I had initially planned to do a deep dive into the driving mechanics in Cyberpunk 2077, but after spending more than 10 hours in Night City, I can’t find one noteworthy aspect. It’s not particularly exciting, but it’s not egregiously bad, either. The controls are a bit floaty, but that’s not at all out of the ordinary for open-world games where the emphasis is more on combat, story, and exploration than capturing the thrill of a good drive. Overall, the mechanic is functional but not particularly interesting.

What is interesting are the myriad ways cars go hysterically wonky with no warning.

Glitches galore

A bit of backstory. From the minute the game launched, Cyberpunk 2077 was plagued by an insane number of glitches, some of which rendered the game nearly unplayable — especially on last-gen consoles like my PS4. While the backlash has been harsh (and to a great degree, deserved), the memes have been delectable.

Some of the more reserved examples include cars exploding for no apparent reason while stationary, falling from the sky without warning, randomly spawning in the way of — or in the exact same space as — other vehicles, driving through walls, floating, and inexplicably arriving at a summon point heavily damaged.

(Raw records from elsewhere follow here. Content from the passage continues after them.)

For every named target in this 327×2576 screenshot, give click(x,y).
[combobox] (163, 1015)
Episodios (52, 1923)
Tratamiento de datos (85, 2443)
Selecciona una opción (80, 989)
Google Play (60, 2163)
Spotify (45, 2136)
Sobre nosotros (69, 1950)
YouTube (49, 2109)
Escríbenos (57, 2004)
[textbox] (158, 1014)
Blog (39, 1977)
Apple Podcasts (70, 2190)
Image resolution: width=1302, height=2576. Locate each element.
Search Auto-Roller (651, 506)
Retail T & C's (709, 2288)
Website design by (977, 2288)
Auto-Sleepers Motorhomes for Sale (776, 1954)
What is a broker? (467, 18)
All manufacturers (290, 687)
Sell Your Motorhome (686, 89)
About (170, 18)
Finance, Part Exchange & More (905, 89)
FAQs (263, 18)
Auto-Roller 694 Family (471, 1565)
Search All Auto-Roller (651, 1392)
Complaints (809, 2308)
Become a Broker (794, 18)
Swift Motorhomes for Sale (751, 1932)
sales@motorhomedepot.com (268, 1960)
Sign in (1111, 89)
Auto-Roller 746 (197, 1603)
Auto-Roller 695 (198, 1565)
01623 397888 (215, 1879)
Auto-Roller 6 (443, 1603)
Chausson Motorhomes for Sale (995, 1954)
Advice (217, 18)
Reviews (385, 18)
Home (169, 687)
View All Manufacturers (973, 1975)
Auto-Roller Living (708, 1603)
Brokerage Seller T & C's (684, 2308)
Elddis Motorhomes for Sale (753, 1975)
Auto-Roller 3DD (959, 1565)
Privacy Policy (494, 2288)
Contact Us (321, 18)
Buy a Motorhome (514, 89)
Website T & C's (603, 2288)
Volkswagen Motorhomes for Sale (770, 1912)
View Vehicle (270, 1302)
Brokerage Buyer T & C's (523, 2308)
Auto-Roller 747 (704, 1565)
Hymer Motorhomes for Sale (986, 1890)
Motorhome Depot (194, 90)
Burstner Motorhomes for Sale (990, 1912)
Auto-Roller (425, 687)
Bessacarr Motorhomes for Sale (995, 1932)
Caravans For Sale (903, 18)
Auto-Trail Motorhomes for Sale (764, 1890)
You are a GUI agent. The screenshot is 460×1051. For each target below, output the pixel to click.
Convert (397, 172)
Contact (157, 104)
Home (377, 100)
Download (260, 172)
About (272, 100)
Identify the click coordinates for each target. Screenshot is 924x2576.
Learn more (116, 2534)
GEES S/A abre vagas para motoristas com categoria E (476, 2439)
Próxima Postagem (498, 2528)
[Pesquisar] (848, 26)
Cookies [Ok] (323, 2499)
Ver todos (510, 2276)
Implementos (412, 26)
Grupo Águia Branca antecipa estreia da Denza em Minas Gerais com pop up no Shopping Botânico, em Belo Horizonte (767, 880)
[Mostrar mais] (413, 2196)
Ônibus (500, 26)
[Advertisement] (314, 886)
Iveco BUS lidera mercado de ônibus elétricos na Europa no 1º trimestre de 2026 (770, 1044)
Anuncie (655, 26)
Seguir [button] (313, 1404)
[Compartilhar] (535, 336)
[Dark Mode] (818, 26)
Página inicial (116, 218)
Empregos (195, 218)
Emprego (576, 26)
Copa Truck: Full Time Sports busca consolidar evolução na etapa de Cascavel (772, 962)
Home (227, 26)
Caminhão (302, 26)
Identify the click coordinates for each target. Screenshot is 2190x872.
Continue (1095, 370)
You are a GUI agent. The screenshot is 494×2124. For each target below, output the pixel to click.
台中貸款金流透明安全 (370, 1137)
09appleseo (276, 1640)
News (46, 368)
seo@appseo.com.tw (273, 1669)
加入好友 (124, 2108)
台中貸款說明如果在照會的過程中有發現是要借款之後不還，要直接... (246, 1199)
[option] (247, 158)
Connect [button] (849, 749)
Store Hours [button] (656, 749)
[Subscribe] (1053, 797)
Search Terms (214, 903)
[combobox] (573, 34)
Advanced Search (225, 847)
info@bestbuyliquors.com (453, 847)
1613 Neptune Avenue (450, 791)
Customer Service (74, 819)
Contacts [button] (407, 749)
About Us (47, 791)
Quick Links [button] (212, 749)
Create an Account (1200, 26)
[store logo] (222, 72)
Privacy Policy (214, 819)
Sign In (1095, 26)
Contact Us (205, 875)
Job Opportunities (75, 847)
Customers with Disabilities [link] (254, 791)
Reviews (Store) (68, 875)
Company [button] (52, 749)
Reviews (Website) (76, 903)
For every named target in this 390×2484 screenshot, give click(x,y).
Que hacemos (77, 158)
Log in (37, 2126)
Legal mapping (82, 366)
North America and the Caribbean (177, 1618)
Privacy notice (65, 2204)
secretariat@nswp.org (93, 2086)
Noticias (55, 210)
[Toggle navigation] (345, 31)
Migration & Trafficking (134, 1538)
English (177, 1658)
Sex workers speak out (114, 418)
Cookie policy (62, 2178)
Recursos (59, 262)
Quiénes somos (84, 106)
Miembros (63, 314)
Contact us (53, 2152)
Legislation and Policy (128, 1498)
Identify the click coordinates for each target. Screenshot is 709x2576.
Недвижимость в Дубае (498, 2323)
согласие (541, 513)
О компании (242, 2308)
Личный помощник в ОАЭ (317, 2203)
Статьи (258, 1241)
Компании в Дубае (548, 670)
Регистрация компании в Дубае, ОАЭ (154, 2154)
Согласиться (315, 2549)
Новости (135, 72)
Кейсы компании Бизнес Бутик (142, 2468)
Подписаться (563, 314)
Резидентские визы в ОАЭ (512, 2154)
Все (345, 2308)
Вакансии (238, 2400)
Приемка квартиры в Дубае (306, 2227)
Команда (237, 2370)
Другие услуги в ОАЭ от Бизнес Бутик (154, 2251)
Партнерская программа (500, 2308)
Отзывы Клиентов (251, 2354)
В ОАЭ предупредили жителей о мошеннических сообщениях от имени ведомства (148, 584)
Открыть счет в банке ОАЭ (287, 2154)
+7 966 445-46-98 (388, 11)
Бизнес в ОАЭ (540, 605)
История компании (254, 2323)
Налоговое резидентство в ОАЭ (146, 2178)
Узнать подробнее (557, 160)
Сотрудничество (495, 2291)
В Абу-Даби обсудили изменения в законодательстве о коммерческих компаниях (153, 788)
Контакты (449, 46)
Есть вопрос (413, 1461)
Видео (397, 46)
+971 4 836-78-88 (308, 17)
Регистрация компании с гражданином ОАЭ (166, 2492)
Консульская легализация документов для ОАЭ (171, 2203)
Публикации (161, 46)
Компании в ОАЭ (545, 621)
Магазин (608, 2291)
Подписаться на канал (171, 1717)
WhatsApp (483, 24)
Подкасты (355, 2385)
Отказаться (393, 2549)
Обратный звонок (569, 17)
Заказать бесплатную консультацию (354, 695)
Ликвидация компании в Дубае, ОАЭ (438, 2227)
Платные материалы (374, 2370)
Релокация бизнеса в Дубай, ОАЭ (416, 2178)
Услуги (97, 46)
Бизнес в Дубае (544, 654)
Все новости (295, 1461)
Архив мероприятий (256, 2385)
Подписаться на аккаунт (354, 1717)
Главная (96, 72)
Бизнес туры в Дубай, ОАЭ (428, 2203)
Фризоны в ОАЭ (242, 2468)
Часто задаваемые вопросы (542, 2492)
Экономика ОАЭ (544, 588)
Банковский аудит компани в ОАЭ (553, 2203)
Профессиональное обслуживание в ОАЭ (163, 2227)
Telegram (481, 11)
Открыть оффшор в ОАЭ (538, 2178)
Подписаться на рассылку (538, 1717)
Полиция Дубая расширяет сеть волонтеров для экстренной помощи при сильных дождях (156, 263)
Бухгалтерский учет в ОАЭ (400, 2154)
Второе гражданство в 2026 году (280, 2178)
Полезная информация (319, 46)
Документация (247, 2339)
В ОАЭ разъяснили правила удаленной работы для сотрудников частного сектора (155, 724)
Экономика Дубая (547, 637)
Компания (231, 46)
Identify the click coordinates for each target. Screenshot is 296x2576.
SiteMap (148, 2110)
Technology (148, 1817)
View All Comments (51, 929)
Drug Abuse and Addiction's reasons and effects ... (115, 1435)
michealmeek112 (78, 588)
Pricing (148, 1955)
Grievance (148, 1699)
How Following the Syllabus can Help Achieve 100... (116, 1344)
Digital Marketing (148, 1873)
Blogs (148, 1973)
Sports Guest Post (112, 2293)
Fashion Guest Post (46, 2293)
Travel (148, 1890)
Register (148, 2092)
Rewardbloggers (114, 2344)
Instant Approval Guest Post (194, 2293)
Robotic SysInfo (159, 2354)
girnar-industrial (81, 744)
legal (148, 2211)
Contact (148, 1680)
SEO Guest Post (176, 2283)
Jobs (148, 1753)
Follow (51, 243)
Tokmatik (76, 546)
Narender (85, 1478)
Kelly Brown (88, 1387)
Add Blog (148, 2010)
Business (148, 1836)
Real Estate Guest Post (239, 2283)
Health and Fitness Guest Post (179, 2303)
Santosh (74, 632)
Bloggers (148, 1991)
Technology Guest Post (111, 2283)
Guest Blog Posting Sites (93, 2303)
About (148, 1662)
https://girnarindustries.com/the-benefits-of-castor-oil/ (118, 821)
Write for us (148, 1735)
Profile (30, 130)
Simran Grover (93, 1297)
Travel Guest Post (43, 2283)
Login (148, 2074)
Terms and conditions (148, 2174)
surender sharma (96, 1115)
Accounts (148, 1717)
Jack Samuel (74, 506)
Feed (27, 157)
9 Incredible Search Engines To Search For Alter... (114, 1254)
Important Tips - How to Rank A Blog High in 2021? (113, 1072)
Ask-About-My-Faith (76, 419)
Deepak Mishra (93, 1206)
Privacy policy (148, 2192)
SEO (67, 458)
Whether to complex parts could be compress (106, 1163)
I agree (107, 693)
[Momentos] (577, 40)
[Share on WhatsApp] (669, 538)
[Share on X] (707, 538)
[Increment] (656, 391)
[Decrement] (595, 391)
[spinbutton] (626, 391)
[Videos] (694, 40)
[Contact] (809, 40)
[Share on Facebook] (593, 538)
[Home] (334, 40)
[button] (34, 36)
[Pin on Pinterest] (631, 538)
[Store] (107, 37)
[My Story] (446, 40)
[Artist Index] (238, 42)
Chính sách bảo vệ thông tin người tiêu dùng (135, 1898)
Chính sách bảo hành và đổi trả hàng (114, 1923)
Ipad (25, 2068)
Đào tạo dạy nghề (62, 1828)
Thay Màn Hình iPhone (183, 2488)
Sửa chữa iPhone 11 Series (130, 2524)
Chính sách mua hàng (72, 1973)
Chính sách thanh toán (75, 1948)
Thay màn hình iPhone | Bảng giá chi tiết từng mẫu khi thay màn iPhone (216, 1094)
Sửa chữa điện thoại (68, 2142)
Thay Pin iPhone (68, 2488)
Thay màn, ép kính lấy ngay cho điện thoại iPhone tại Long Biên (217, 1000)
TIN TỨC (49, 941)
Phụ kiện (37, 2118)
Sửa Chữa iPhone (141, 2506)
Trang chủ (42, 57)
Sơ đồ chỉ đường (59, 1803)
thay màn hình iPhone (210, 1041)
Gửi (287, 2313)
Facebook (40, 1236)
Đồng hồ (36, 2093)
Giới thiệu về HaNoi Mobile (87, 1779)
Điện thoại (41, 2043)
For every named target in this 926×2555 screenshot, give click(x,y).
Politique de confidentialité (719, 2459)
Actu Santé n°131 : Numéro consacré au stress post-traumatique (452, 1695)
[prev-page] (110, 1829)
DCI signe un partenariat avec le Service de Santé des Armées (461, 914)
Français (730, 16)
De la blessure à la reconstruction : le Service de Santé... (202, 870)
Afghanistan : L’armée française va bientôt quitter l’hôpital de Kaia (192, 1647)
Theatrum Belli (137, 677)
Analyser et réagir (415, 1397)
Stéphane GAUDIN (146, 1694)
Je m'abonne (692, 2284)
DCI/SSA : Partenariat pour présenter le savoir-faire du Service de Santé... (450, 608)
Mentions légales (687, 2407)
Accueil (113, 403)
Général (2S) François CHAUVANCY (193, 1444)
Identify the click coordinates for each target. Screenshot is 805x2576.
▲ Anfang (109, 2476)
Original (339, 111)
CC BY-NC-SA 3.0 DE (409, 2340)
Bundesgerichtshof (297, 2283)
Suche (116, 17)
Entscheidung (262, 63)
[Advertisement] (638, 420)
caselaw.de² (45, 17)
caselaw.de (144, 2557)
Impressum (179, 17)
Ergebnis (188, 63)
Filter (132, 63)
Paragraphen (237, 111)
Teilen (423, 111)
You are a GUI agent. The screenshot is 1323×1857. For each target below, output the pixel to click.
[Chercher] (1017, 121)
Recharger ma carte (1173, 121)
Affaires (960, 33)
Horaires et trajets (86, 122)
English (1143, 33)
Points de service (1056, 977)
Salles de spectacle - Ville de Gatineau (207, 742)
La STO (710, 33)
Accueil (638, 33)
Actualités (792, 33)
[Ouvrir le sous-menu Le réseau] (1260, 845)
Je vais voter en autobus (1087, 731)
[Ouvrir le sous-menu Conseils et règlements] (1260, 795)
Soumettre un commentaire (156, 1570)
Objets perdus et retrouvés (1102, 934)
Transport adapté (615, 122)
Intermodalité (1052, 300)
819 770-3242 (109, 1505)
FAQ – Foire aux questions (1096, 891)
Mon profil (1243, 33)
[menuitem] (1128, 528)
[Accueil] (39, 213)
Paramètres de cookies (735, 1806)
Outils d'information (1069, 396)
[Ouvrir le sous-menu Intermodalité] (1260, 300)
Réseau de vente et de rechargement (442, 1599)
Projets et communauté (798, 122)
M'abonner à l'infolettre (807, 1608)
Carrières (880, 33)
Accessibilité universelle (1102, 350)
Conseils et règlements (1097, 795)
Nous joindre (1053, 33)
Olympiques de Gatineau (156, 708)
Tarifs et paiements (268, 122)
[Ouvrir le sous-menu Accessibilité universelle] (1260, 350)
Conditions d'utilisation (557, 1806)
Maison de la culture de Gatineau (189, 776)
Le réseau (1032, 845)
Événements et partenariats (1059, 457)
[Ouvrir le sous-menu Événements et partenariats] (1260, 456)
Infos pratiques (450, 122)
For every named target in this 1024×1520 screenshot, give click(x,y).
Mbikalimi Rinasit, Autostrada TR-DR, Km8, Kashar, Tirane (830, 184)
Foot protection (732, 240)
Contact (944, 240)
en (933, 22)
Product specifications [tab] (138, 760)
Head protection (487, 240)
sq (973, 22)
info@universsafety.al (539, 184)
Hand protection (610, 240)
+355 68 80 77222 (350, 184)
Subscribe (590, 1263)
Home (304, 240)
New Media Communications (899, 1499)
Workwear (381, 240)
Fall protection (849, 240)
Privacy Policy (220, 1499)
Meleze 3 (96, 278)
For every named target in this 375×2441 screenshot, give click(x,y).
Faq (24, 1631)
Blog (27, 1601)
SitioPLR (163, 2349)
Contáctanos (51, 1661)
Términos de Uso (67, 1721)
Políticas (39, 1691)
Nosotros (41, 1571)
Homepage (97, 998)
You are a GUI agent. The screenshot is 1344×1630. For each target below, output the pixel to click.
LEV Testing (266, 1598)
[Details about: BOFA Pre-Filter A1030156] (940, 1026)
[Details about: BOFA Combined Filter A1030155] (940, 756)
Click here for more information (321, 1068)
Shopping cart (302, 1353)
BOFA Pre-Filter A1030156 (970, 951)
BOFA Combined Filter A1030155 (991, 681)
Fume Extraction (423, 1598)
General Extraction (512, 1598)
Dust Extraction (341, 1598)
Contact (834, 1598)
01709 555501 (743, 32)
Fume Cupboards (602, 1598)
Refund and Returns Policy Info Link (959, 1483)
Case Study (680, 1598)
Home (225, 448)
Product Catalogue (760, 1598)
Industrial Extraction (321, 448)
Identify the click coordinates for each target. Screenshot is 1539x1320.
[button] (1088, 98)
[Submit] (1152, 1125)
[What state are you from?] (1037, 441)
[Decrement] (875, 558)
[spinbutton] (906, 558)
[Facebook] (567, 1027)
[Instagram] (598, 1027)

On the more extreme side, there’s a glitch where you can manipulate the third-person car view to clip through the roof of your vehicle and watch V become a gyrating nightmare, and one slightly NSFW bug where characters T-pose (stand up with their arms to the sides) while driving, exposing their butts the whole of Night City.

If you want to see them in action — and don’t mind intermittent profanity, blood, or nudity — all you have to do is type “Cyberpunk car glitches” into YouTube, and you’ve queued up hours of content.

As hysterical as all of Cyberpunk 2077’s car-related glitches are, it’s worth knowing that the company knowingly released the game in an unfinished state after reportedly mandating six-day workweeks and encouraging developers to work overtime for more than a year. Oh well, at least Keanu Reeves is up in the mix.